I know that for a collection of random variables $\{x_i\}_{i=1}^n$, I have $$\sum_{i,j=1}^nE(x_ix_j)=\sum_{i=1}^{n}E(x_i^2)+2\sum_{i<j}E(x_ix_j). \quad (a)$$ Then triangle inequality gives $$\Big\lvert\sum_{i,j=1}^nE(x_ix_j)\Big\rvert\leq \sum_{i=1}^{n}\lvert E(x_i^2)\rvert+2\sum_{i<j}\lvert E(x_ix_j)\rvert. \quad (b)$$ My question is: does the following hold? $$\sum_{i,j=1}^n\Big\lvert E(x_ix_j)\Big\rvert\leq \sum_{i=1}^{n}\lvert E(x_i^2)\rvert+2\sum_{i<j}\lvert E(x_ix_j)\rvert. \quad (c)$$
My attempt
From the inequality (b), it is not clear if the same upper bound holds for $\sum_{i,j=1}^n\lvert E(x_ix_j)\rvert$. But looking at the first equality (a), I see that the tuple of indices $(i,j)\in[n]^2$ can be equally partitioned as $$\{(i,j)\in[n^2]:i=j\}\cup \{(i,j)\in[n^2]:i>j\}\cup\{(i,j)\in[n^2]:i<j\}.$$ Since $\lvert E(x_ix_j)\rvert=\lvert E(x_jx_i)\rvert$, I would also have $$\sum_{i,j=1}^n \lvert E(x_ix_j)\rvert=\sum_{i=1}^{n}\lvert E(x_i^2)\rvert +2\sum_{i<j}\lvert E(x_ix_j)\rvert,$$ which implies that (c) holds.
Thanks in advance!
The RHS of $$ \sum_{i,j=1}^nE(x_ix_j)=\sum_{i=1}^{n}E(x_i^2)+2\sum_{1\leqslant i<j\leqslant n}E(x_ix_j)\tag1 $$ is just a reordering of the LHS, therefore $$ \sum_{i,j=1}^n|E(x_ix_j)|=\sum_{i=1}^{n}|E(x_i^2)|+2\sum_{1\leqslant i<j\leqslant n}|E(x_ix_j)|\tag2 $$ There is nothing to prove here more than the use of the commutativity of the sum of real numbers, but this was already used in (1).
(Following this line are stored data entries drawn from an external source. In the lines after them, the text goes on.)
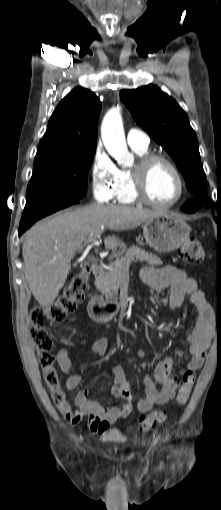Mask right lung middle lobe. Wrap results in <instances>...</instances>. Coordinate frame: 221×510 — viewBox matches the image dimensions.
<instances>
[{
	"mask_svg": "<svg viewBox=\"0 0 221 510\" xmlns=\"http://www.w3.org/2000/svg\"><path fill=\"white\" fill-rule=\"evenodd\" d=\"M96 147L35 158L26 204L47 210L78 203L87 192V176Z\"/></svg>",
	"mask_w": 221,
	"mask_h": 510,
	"instance_id": "obj_1",
	"label": "right lung middle lobe"
}]
</instances>
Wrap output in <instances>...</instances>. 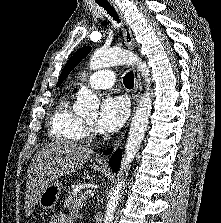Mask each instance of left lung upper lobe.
Listing matches in <instances>:
<instances>
[{
	"instance_id": "1",
	"label": "left lung upper lobe",
	"mask_w": 221,
	"mask_h": 223,
	"mask_svg": "<svg viewBox=\"0 0 221 223\" xmlns=\"http://www.w3.org/2000/svg\"><path fill=\"white\" fill-rule=\"evenodd\" d=\"M91 47H83L79 49L66 63L63 68L59 80L57 82V86H59L64 79L68 76V74L74 69V67L90 52Z\"/></svg>"
}]
</instances>
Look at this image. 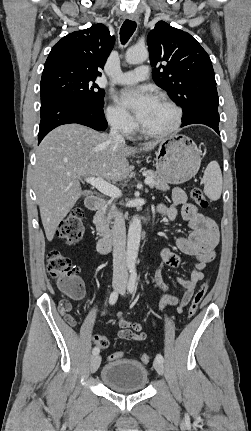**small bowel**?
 <instances>
[{
    "label": "small bowel",
    "mask_w": 251,
    "mask_h": 431,
    "mask_svg": "<svg viewBox=\"0 0 251 431\" xmlns=\"http://www.w3.org/2000/svg\"><path fill=\"white\" fill-rule=\"evenodd\" d=\"M156 209L157 212L165 215L170 220L175 219L178 211H180L192 230L188 237H179L175 240L176 247L182 253L194 256L197 259L190 277L177 279V282L183 287L184 293L181 297L166 294L162 296L159 302V307L162 310L169 306H176L177 312L182 313L190 302L198 282L204 278V269L216 256L219 232L215 222L207 215L199 212L196 206L189 203L185 192L180 188H175L172 191V205L159 204ZM161 258L162 262L156 270L155 279L163 290H168V285L162 279V266L176 267L180 259L168 248L161 251ZM107 312V309L103 310L101 316H105ZM117 322L120 327L116 332L118 339L128 342H138L146 339L147 335L143 331V323L127 320L121 313L117 314Z\"/></svg>",
    "instance_id": "1"
}]
</instances>
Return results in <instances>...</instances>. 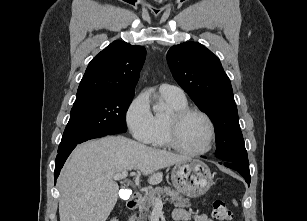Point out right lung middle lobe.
Returning a JSON list of instances; mask_svg holds the SVG:
<instances>
[{
	"label": "right lung middle lobe",
	"instance_id": "right-lung-middle-lobe-1",
	"mask_svg": "<svg viewBox=\"0 0 307 221\" xmlns=\"http://www.w3.org/2000/svg\"><path fill=\"white\" fill-rule=\"evenodd\" d=\"M134 93H114L74 102L58 151L89 139L127 131L126 112Z\"/></svg>",
	"mask_w": 307,
	"mask_h": 221
}]
</instances>
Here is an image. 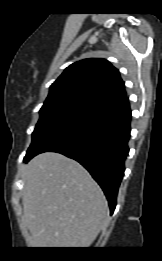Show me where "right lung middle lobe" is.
I'll use <instances>...</instances> for the list:
<instances>
[{
  "label": "right lung middle lobe",
  "instance_id": "right-lung-middle-lobe-1",
  "mask_svg": "<svg viewBox=\"0 0 162 261\" xmlns=\"http://www.w3.org/2000/svg\"><path fill=\"white\" fill-rule=\"evenodd\" d=\"M102 105L100 101L80 92L49 95L40 109V119L27 154L32 153L46 137L60 127Z\"/></svg>",
  "mask_w": 162,
  "mask_h": 261
}]
</instances>
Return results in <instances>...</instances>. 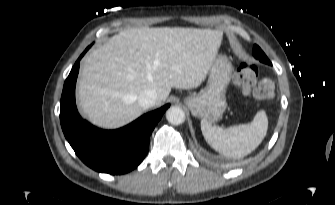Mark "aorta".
<instances>
[{"mask_svg": "<svg viewBox=\"0 0 335 205\" xmlns=\"http://www.w3.org/2000/svg\"><path fill=\"white\" fill-rule=\"evenodd\" d=\"M166 119L173 125H180L185 121V112L180 107H170L166 112Z\"/></svg>", "mask_w": 335, "mask_h": 205, "instance_id": "obj_1", "label": "aorta"}]
</instances>
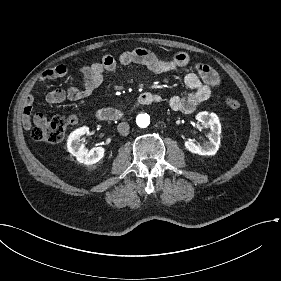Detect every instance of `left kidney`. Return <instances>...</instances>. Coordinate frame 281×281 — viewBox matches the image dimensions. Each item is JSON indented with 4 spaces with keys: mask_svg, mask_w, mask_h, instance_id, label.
Here are the masks:
<instances>
[{
    "mask_svg": "<svg viewBox=\"0 0 281 281\" xmlns=\"http://www.w3.org/2000/svg\"><path fill=\"white\" fill-rule=\"evenodd\" d=\"M196 120L210 128L208 133L209 141L203 145L195 144L193 141H186L185 147L192 153L199 155H215L220 145L221 124L215 113L207 111L199 112L195 116Z\"/></svg>",
    "mask_w": 281,
    "mask_h": 281,
    "instance_id": "5707ae66",
    "label": "left kidney"
}]
</instances>
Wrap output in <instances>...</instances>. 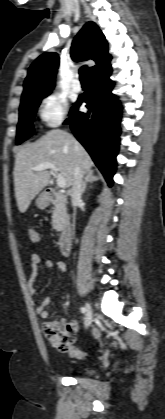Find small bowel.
Returning <instances> with one entry per match:
<instances>
[{
  "instance_id": "c3829d8e",
  "label": "small bowel",
  "mask_w": 165,
  "mask_h": 419,
  "mask_svg": "<svg viewBox=\"0 0 165 419\" xmlns=\"http://www.w3.org/2000/svg\"><path fill=\"white\" fill-rule=\"evenodd\" d=\"M41 265V258L38 254L33 253L30 258V269L31 274L30 278L28 280L27 289L30 295H34L36 293V287L35 283L39 277V269ZM45 266L49 269L57 268L61 273L66 275L67 268L63 261L55 260V259H46L45 260ZM50 304V298L49 297H43L40 302L36 305L35 311L36 313L43 319L48 317V311L47 308ZM72 331V337L71 340L63 345H57L54 344L55 348L61 352V353H67L70 357L75 359H85L86 354L75 348L73 346L75 341V327L73 325L70 326Z\"/></svg>"
}]
</instances>
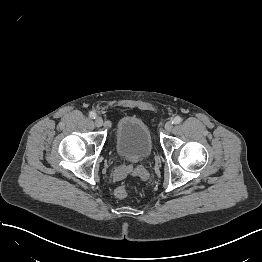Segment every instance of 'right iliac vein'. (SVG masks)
Segmentation results:
<instances>
[{
    "instance_id": "right-iliac-vein-1",
    "label": "right iliac vein",
    "mask_w": 262,
    "mask_h": 262,
    "mask_svg": "<svg viewBox=\"0 0 262 262\" xmlns=\"http://www.w3.org/2000/svg\"><path fill=\"white\" fill-rule=\"evenodd\" d=\"M95 125L97 126V127H101L102 125H103V119L101 118V117H96L95 118Z\"/></svg>"
}]
</instances>
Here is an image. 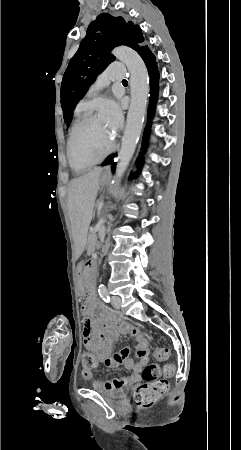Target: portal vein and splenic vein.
<instances>
[{"instance_id":"obj_1","label":"portal vein and splenic vein","mask_w":241,"mask_h":450,"mask_svg":"<svg viewBox=\"0 0 241 450\" xmlns=\"http://www.w3.org/2000/svg\"><path fill=\"white\" fill-rule=\"evenodd\" d=\"M103 225L102 221H97L96 231H101V226Z\"/></svg>"}]
</instances>
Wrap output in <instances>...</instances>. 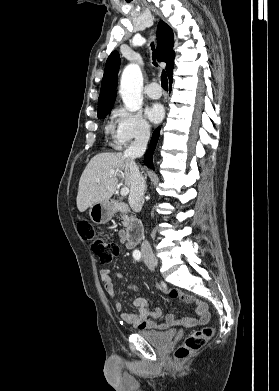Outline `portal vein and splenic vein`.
<instances>
[{"mask_svg":"<svg viewBox=\"0 0 279 391\" xmlns=\"http://www.w3.org/2000/svg\"><path fill=\"white\" fill-rule=\"evenodd\" d=\"M113 175H116V173H115V172H111L110 176H113ZM118 176L123 177V176L120 175V174H118ZM99 182H100V181L97 180V183H99ZM128 193H129V188H128V187L124 186V187L121 188L120 194H121L122 196H126V195H128Z\"/></svg>","mask_w":279,"mask_h":391,"instance_id":"18ae733b","label":"portal vein and splenic vein"}]
</instances>
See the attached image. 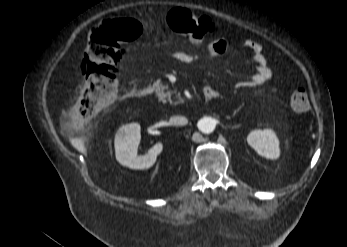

The unique difference between (1) and (2) is that we use in (2) absolute values of it addends.
In general we have that $$ \sum_{i,j=1}^n a_{i,j}=\sum_{i=1}^{n}a_{i,i}+\sum_{1\leqslant i<j\leqslant n}a_{i,j}+\sum_{1\leqslant i<j\leqslant n}a_{j,i}\tag3 $$ for arbitrary complex numbers $a_{i,j}$. In your case we have that $E(x_ix_j)=E(x_jx_i)$ so $$ \sum_{1\leqslant i<j\leqslant n}E(x_ix_j)+\sum_{1\leqslant i<j\leqslant n}E(x_j,x_i)=2\sum_{1\leqslant i<j\leqslant n}E(x_ix_j)\tag4 $$